The quality of current time series data is often inadequate for analytics for maintenance optimization. An automated methodology is therefore needed to evaluate and correct time series data.
This task is often not anchored in organizations because it was not necessary for the previous, sporadic and purely visual use of data. The methodology must master the trade-off between quality and coverage. It must run automatically and has to be integrated into a data quality process.
Poor data quality is an obstacle for preventive maintenance (CMB, PDM)
No matter which analytical procedures are used to optimize maintenance processes, the quality of the input data is crucial for the reliability of the results. High data quality is therefore a necessary condition for the acceptance of analytical approaches.
Data sets on the operating loads of fleets and systems are usually available. In some cases they also cover long periods of time. However, this time series data is only viewed or evaluated on a case-by-case basis. Therefore, they are generally affected by quality defects. This is acceptable for purely visual inspection. However, automated data processing requires high data quality because even individual deviations can severely distort the result. The data quality must therefore be 100% checked and, if necessary, corrected.
Checking time series data: a quality gate
The demand for high quality arises from the need to avoid incorrect analysis results. Data sets are therefore first assessed. For larger systems and fleets, this is only realistic as an automated process. A combination of criteria such as mean value, spread, threshold value, outliers and degree of filling has proven successful. The intended analysis procedures provide the limit values for these quality criteria.
Data sets are then released or rejected based on these parameters. As a result, this quality gate provides the quantitative assessment of the data sets and reporting that specifies the focus for improving data collection.
The correction of time series data
The rejection of poor quality data sets quickly leads to a lack of coverage of the load history, which also undermines the quality of the results of the analysis. Correcting data sets is intended to prevent this. In general, data corrections are only permitted if they do not distort the analysis results. This can be prevented by deciding which methods to use on a channel-by-channel basis always referring to the underlying analysis algorithms. For example, it is permissible to interpolate a slow temperature channel. This can happen up to a length of the characteristic cooling time, because within this interval no relevant fluctuation can occur due to the existing thermal inertia. However, this procedure is prohibited for volatile channels that may contain switching events, for example.
Proper data correction therefore requires knowledge of the possible load responses of the monitored system and an overview of the analytics requirements. Load responses emerge from the available monitoring data.
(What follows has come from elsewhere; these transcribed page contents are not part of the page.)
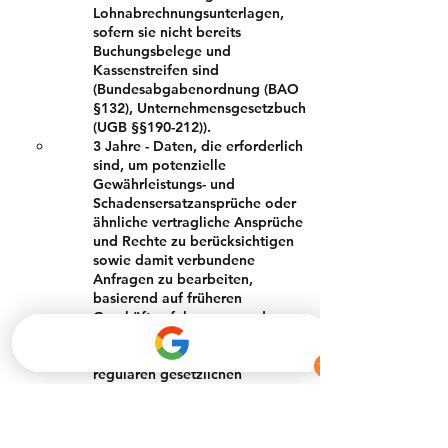
Lohnabrechnungsunterlagen,
sofern sie nicht bereits
Buchungsbelege und
Kassenstreifen sind
(Bundesabgabenordnung (BAO
§132), Unternehmensgesetzbuch
(UGB §§190-212)).
3 Jahre - Daten, die erforderlich
sind, um potenzielle
Gewährleistungs- und
Schadensersatzansprüche oder
ähnliche vertragliche Ansprüche
und Rechte zu berücksichtigen
sowie damit verbundene
Anfragen zu bearbeiten,
basierend auf früheren
Geschäftserfahrungen und
üblichen Branchenpraktiken,
werden für die Dauer der
regulären gesetzlichen
Verjährungsfrist von drei Jahren
gespeichert (§§ 1478, 1480
ABGB).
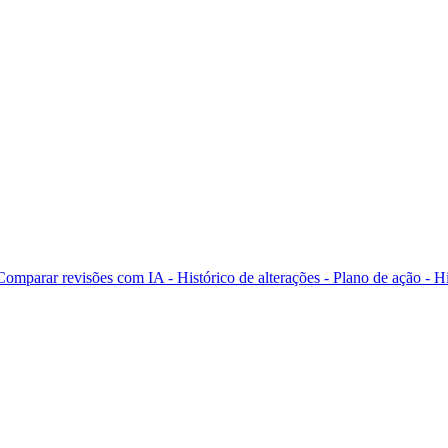
Comparar revisões com IA -
Histórico de alterações - Plano de ação -
Hi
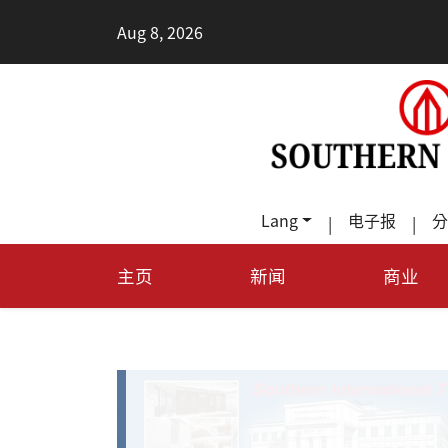
•
Aug 8, 2026
每天多走幾
Lang
电子报
分
|
|
主页
新闻
商业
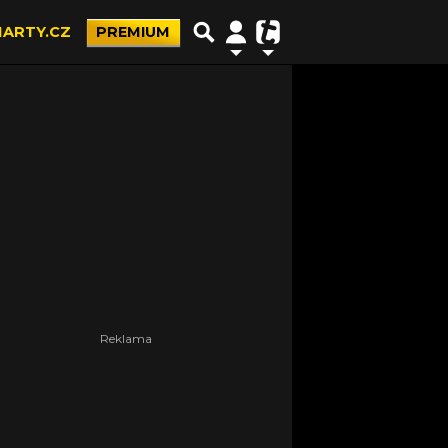
ARTY.CZ
PREMIUM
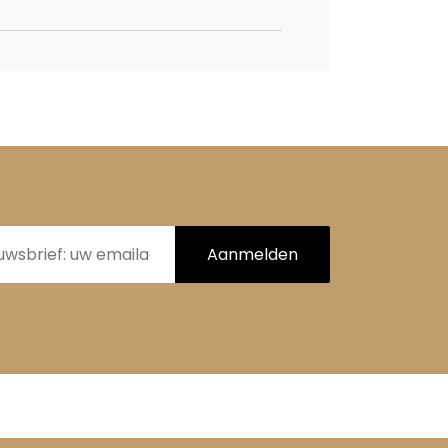
Aanmelden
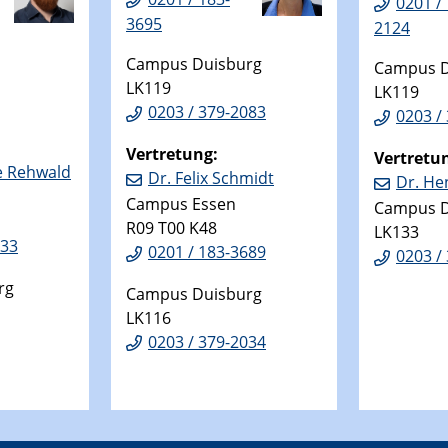
0201 /
3695
2124
Campus Duisburg
Campus D
LK119
LK119
0203 / 379-2083
0203 /
Vertretung:
Vertretu
e Rehwald
Dr. Felix Schmidt
Dr. He
Campus Essen
Campus D
R09 T00 K48
LK133
133
0201 / 183-3689
0203 /
rg
Campus Duisburg
LK116
0203 / 379-2034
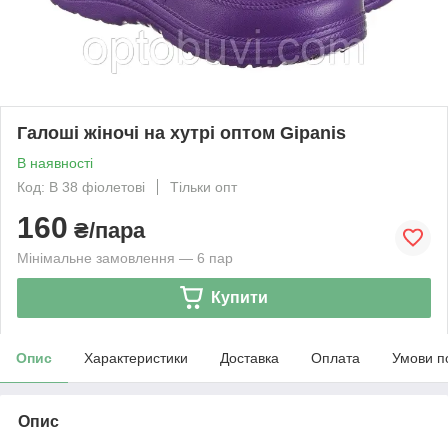
Галоші жіночі на хутрі оптом Gipanis
В наявності
Код: В 38 фіолетові
Тільки опт
160
₴/пара
Мінімальне замовлення — 6 пар
Купити
Опис
Характеристики
Доставка
Оплата
Умови п
Опис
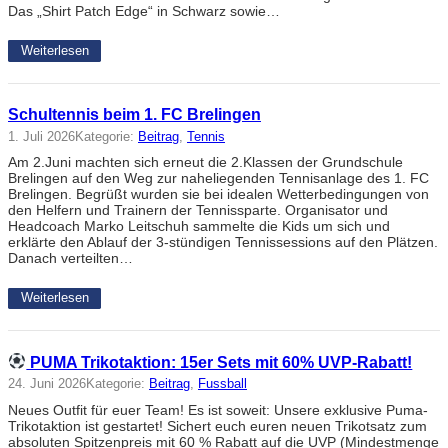
Das „Shirt Patch Edge“ in Schwarz sowie…
Weiterlesen
Schultennis beim 1. FC Brelingen
1. Juli 2026
Kategorie:
Beitrag
, 
Tennis
Am 2.Juni machten sich erneut die 2.Klassen der Grundschule
Brelingen auf den Weg zur naheliegenden Tennisanlage des 1. FC
Brelingen. Begrüßt wurden sie bei idealen Wetterbedingungen von
den Helfern und Trainern der Tennissparte. Organisator und
Headcoach Marko Leitschuh sammelte die Kids um sich und
erklärte den Ablauf der 3-stündigen Tennissessions auf den Plätzen.
Danach verteilten…
Weiterlesen
PUMA Trikotaktion: 15er Sets mit 60% UVP-Rabatt!
24. Juni 2026
Kategorie:
Beitrag
, 
Fussball
Neues Outfit für euer Team! Es ist soweit: Unsere exklusive Puma-
Trikotaktion ist gestartet! Sichert euch euren neuen Trikotsatz zum
absoluten Spitzenpreis mit 60 % Rabatt auf die UVP (Mindestmenge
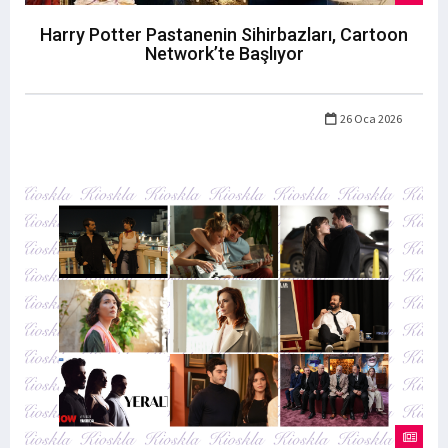
Harry Potter Pastanenin Sihirbazları, Cartoon
Network’te Başlıyor
26 Oca 2026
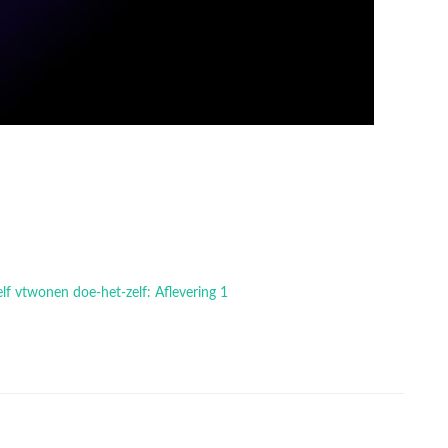
elf vtwonen doe-het-zelf: Aflevering 1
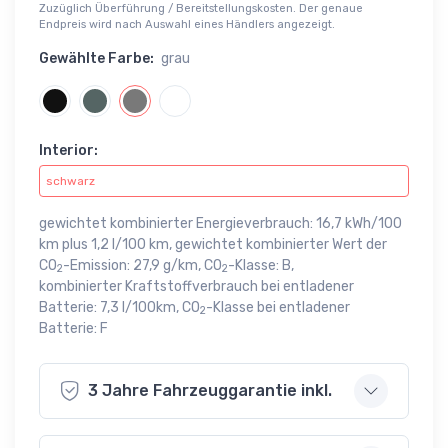
Zuzüglich Überführung / Bereitstellungskosten. Der genaue
Endpreis wird nach Auswahl eines Händlers angezeigt.
Gewählte Farbe:
grau
Interior:
schwarz
gewichtet kombinierter Energieverbrauch: 16,7 kWh/100
km plus 1,2 l/100 km, gewichtet kombinierter Wert der
CO
-Emission: 27,9 g/km, CO
-Klasse: B,
2
2
kombinierter Kraftstoffverbrauch bei entladener
Batterie: 7,3 l/100km, CO
-Klasse bei entladener
2
Batterie: F
3 Jahre Fahrzeuggarantie inkl.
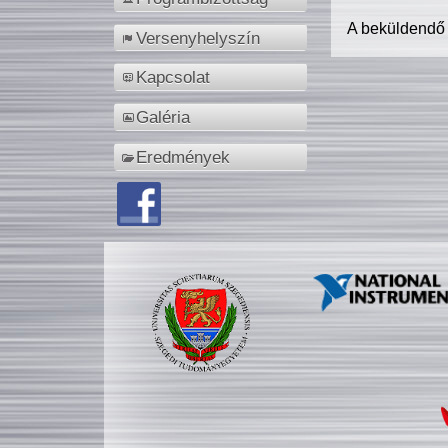
A beküldendő
Versenyhelyszín
Kapcsolat
Galéria
Eredmények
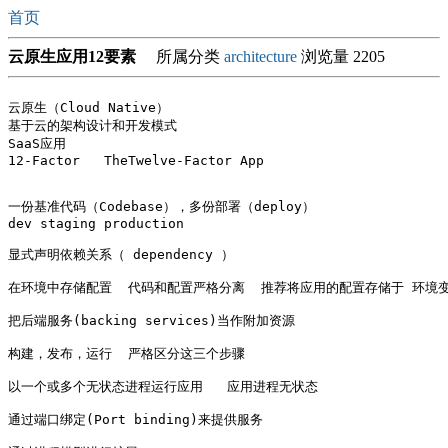
首页
云原生应用12要素
所属分类
architecture
浏览量 2205
云原生（Cloud Native）

基于云的架构设计和开发模式

SaaS应用  

12-Factor   TheTwelve-Factor App

一份基准代码（Codebase），多份部署（deploy）

dev staging production

显式声明依赖关系（ dependency ）

在环境中存储配置  代码和配置严格分离  推荐将应用的配置存储于 环境变
把后端服务(backing services)当作附加资源

构建，发布，运行  严格区分这三个步骤

以一个或多个无状态进程运行应用   应用进程无状态

通过端口绑定(Port binding)来提供服务
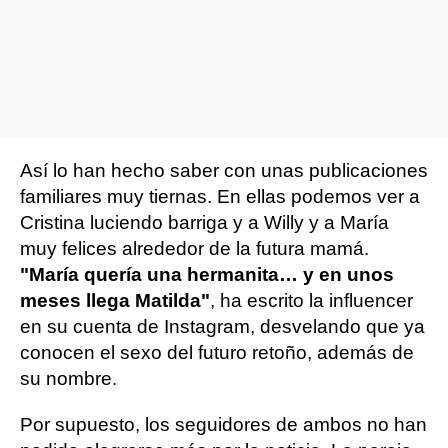
Así lo han hecho saber con unas publicaciones
familiares muy tiernas. En ellas podemos ver a
Cristina luciendo barriga y a Willy y a María
muy felices alrededor de la futura mamá.
"María quería una hermanita… y en unos
meses llega Matilda"
, ha escrito la influencer
en su cuenta de Instagram, desvelando que ya
conocen el sexo del futuro retoño, además de
su nombre.
Por supuesto, los seguidores de ambos no han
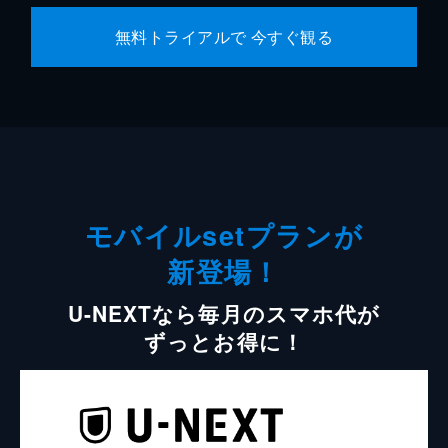
無料トライアルで 今すぐ観る
モバイルsetプランが
新登場！
U-NEXTなら毎月のスマホ代が
ずっとお得に！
For the analytic requirements, a specific definition of analytical goals is essential. But there must be one in CMB/PDM projects anyway.
To ensure comparability of the results over longer periods of time, the evaluation criteria, limit values and correction algorithms are kept constant. The corrected data is marked, the raw data remains saved. This ensures traceability.
The data process
The checking and correction of data must be established as part of a data quality process. It is the prerequisite for avoiding incorrect results and thus for high user acceptance. However, because implementing data quality is laborious and costly, a clear focus on risk-, cost drivers must be set.